[Start of Attachment]

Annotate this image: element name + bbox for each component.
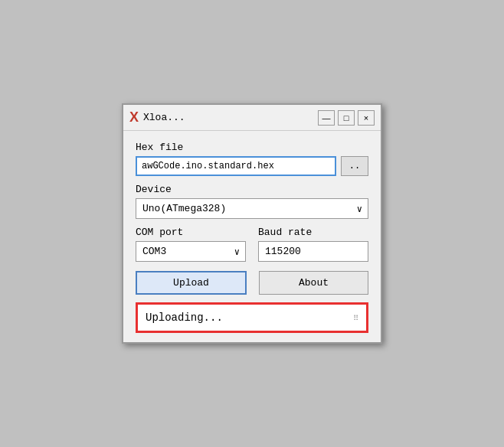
device-select[interactable]: Uno(ATmega328) Mega(ATmega2560) Nano(ATm… <box>136 198 368 219</box>
com-port-select[interactable]: COM1 COM2 COM3 COM4 COM5 <box>136 241 246 262</box>
browse-button[interactable]: .. <box>341 156 368 176</box>
main-window: X Xloa... — □ × Hex file .. Device Uno(A… <box>122 103 382 344</box>
status-text: Uploading... <box>146 312 223 324</box>
baud-rate-label: Baud rate <box>258 227 368 238</box>
status-bar: Uploading... ⠿ <box>136 302 368 333</box>
hex-file-row: .. <box>136 156 368 176</box>
com-select-wrapper: COM1 COM2 COM3 COM4 COM5 ∨ <box>136 241 246 262</box>
device-label: Device <box>136 184 368 195</box>
upload-button[interactable]: Upload <box>136 271 247 295</box>
restore-button[interactable]: □ <box>338 110 355 126</box>
device-section: Device Uno(ATmega328) Mega(ATmega2560) N… <box>136 184 368 219</box>
hex-file-label: Hex file <box>136 142 368 153</box>
com-port-label: COM port <box>136 227 246 238</box>
com-baud-row: COM port COM1 COM2 COM3 COM4 COM5 ∨ Baud… <box>136 227 368 262</box>
hex-file-input[interactable] <box>136 156 336 176</box>
close-button[interactable]: × <box>358 110 375 126</box>
window-controls: — □ × <box>318 110 375 126</box>
baud-section: Baud rate <box>258 227 368 262</box>
app-icon: X <box>129 109 139 126</box>
about-button[interactable]: About <box>259 271 368 295</box>
com-section: COM port COM1 COM2 COM3 COM4 COM5 ∨ <box>136 227 246 262</box>
resize-handle-icon[interactable]: ⠿ <box>348 312 358 323</box>
window-title: Xloa... <box>143 112 313 123</box>
minimize-button[interactable]: — <box>318 110 335 126</box>
device-select-wrapper: Uno(ATmega328) Mega(ATmega2560) Nano(ATm… <box>136 198 368 219</box>
title-bar: X Xloa... — □ × <box>123 105 381 131</box>
action-row: Upload About <box>136 271 368 295</box>
baud-rate-input[interactable] <box>258 241 368 262</box>
window-body: Hex file .. Device Uno(ATmega328) Mega(A… <box>123 131 381 342</box>
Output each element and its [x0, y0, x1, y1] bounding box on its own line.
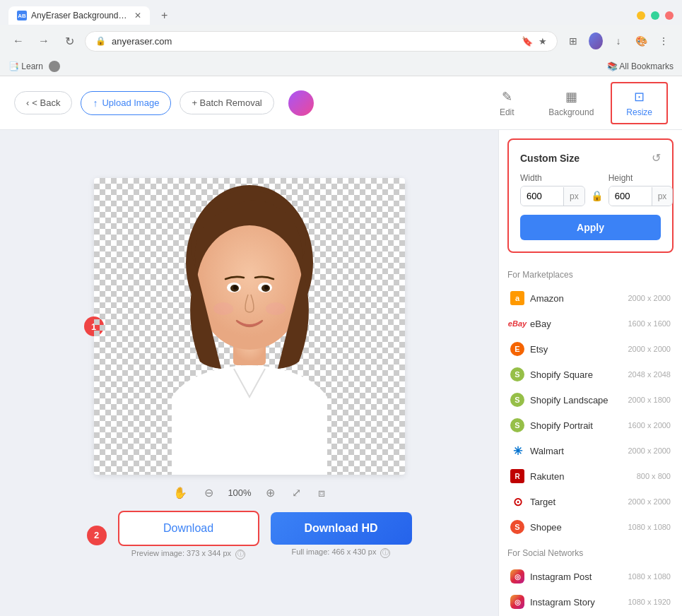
back-button[interactable]: ‹ < Back — [14, 91, 72, 114]
svg-point-7 — [233, 285, 237, 290]
bookmark-item[interactable]: 📑 Learn — [8, 61, 43, 71]
item-name: Amazon — [530, 293, 622, 304]
download-label: Download — [163, 522, 213, 534]
item-name: Rakuten — [530, 471, 631, 482]
download-browser-btn[interactable]: ↓ — [608, 31, 628, 51]
close-btn[interactable] — [665, 11, 674, 20]
zoom-in-btn[interactable]: ⊕ — [263, 483, 278, 502]
back-nav-btn[interactable]: ← — [8, 31, 28, 51]
minimize-btn[interactable] — [637, 11, 645, 20]
list-item[interactable]: ✳ Walmart 2000 x 2000 — [507, 438, 674, 463]
height-label: Height — [608, 173, 674, 183]
list-item[interactable]: S Shopify Portrait 1600 x 2000 — [507, 413, 674, 438]
list-item[interactable]: S Shopify Square 2048 x 2048 — [507, 362, 674, 387]
zoom-out-btn[interactable]: ⊖ — [201, 483, 216, 502]
height-input[interactable] — [609, 186, 652, 206]
upload-icon: ↑ — [93, 97, 98, 109]
svg-point-8 — [264, 285, 269, 290]
profile-btn[interactable] — [586, 31, 606, 51]
svg-point-2 — [196, 225, 302, 350]
marketplace-section-title: For Marketplaces — [507, 270, 674, 280]
user-avatar[interactable] — [288, 90, 314, 116]
item-name: Target — [530, 497, 622, 507]
item-size: 1080 x 1080 — [628, 523, 671, 531]
image-toolbar: ✋ ⊖ 100% ⊕ ⤢ ⧈ — [170, 483, 327, 502]
list-item[interactable]: R Rakuten 800 x 800 — [507, 463, 674, 489]
list-item[interactable]: ⊙ Target 2000 x 2000 — [507, 489, 674, 514]
upload-label: Upload Image — [102, 97, 159, 108]
shopee-icon: S — [510, 520, 524, 534]
tab-background[interactable]: ▦ Background — [534, 83, 608, 123]
item-size: 2000 x 2000 — [628, 497, 671, 506]
reset-btn[interactable]: ↺ — [652, 151, 661, 165]
sidebar: Custom Size ↺ Width px 🔒 Height — [498, 130, 682, 616]
item-size: 2000 x 2000 — [628, 345, 671, 353]
extensions-btn[interactable]: ⊞ — [563, 31, 583, 51]
apply-button[interactable]: Apply — [520, 215, 661, 240]
upload-image-button[interactable]: ↑ Upload Image — [81, 91, 171, 115]
list-item[interactable]: S Shopee 1080 x 1080 — [507, 514, 674, 540]
item-size: 2000 x 2000 — [628, 446, 671, 455]
canvas-area: 1 — [0, 130, 498, 616]
browser-tab[interactable]: AB AnyEraser Background Remo... ✕ — [8, 6, 150, 25]
list-item[interactable]: S Shopify Landscape 2000 x 1800 — [507, 387, 674, 413]
batch-removal-button[interactable]: + Batch Removal — [180, 91, 274, 114]
list-item[interactable]: E Etsy 2000 x 2000 — [507, 336, 674, 362]
height-group: Height px — [608, 173, 674, 206]
edit-icon: ✎ — [502, 89, 512, 105]
list-item[interactable]: a Amazon 2000 x 2000 — [507, 285, 674, 311]
pan-tool-btn[interactable]: ✋ — [170, 483, 190, 502]
width-unit: px — [563, 187, 584, 206]
lock-icon[interactable]: 🔒 — [591, 190, 603, 201]
address-bar[interactable]: 🔒 anyeraser.com 🔖 ★ — [85, 31, 558, 52]
custom-size-title: Custom Size ↺ — [520, 151, 661, 165]
background-icon: ▦ — [565, 89, 577, 105]
preview-info: Preview image: 373 x 344 px ⓘ — [131, 549, 245, 559]
full-info-icon[interactable]: ⓘ — [380, 548, 390, 558]
download-hd-label: Download HD — [305, 522, 378, 534]
reload-btn[interactable]: ↻ — [59, 31, 79, 51]
tab-favicon: AB — [17, 11, 27, 20]
tab-close-btn[interactable]: ✕ — [134, 11, 141, 20]
amazon-icon: a — [510, 291, 524, 305]
split-view-btn[interactable]: ⧈ — [315, 484, 328, 502]
more-options-btn[interactable]: ⋮ — [654, 31, 674, 51]
list-item[interactable]: eBay eBay 1600 x 1600 — [507, 311, 674, 336]
browser-chrome: AB AnyEraser Background Remo... ✕ + ← → … — [0, 0, 682, 76]
resize-tab-label: Resize — [626, 107, 652, 117]
background-tab-label: Background — [548, 107, 594, 117]
color-picker-btn[interactable]: 🎨 — [631, 31, 651, 51]
all-bookmarks[interactable]: 📚 All Bookmarks — [607, 61, 674, 71]
height-input-wrap: px — [608, 186, 674, 206]
app-toolbar: ‹ < Back ↑ Upload Image + Batch Removal … — [0, 76, 682, 130]
list-item[interactable]: ◎ Instagram Story 1080 x 1920 — [507, 589, 674, 615]
preview-info-icon[interactable]: ⓘ — [235, 550, 245, 559]
full-image-info: Full image: 466 x 430 px ⓘ — [292, 547, 391, 558]
image-container — [94, 178, 405, 475]
bottom-bar: 2 Download Preview image: 373 x 344 px ⓘ… — [14, 502, 484, 568]
forward-nav-btn[interactable]: → — [34, 31, 54, 51]
back-icon: ‹ — [26, 97, 29, 108]
walmart-icon: ✳ — [510, 444, 524, 458]
person-image — [129, 178, 370, 475]
zoom-level: 100% — [228, 487, 251, 498]
download-button[interactable]: Download — [118, 511, 259, 546]
list-item[interactable]: ◎ Instagram Post 1080 x 1080 — [507, 564, 674, 589]
height-unit: px — [652, 187, 673, 206]
fit-btn[interactable]: ⤢ — [289, 483, 304, 502]
shopify-icon: S — [510, 367, 524, 381]
new-tab-btn[interactable]: + — [155, 6, 173, 25]
tab-edit[interactable]: ✎ Edit — [482, 83, 531, 123]
instagram-post-icon: ◎ — [510, 569, 524, 584]
width-input[interactable] — [521, 186, 563, 206]
item-size: 2000 x 1800 — [628, 396, 671, 404]
item-name: Shopify Landscape — [530, 395, 622, 405]
tab-title: AnyEraser Background Remo... — [31, 11, 127, 20]
canvas-image — [94, 178, 405, 475]
item-size: 1080 x 1080 — [628, 572, 671, 581]
download-hd-button[interactable]: Download HD — [271, 512, 412, 545]
item-name: Shopee — [530, 522, 622, 533]
width-input-wrap: px — [520, 186, 585, 206]
maximize-btn[interactable] — [651, 11, 659, 20]
tab-resize[interactable]: ⊡ Resize — [611, 82, 668, 124]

[End of Attachment]

PROBLEM STATEMENT - Show each line from the material above where the string "point" can be found.

ANSWER TO THIS PROBLEM -
svg-point-7 — [233, 285, 237, 290]
svg-point-8 — [264, 285, 269, 290]
svg-point-2 — [196, 225, 302, 350]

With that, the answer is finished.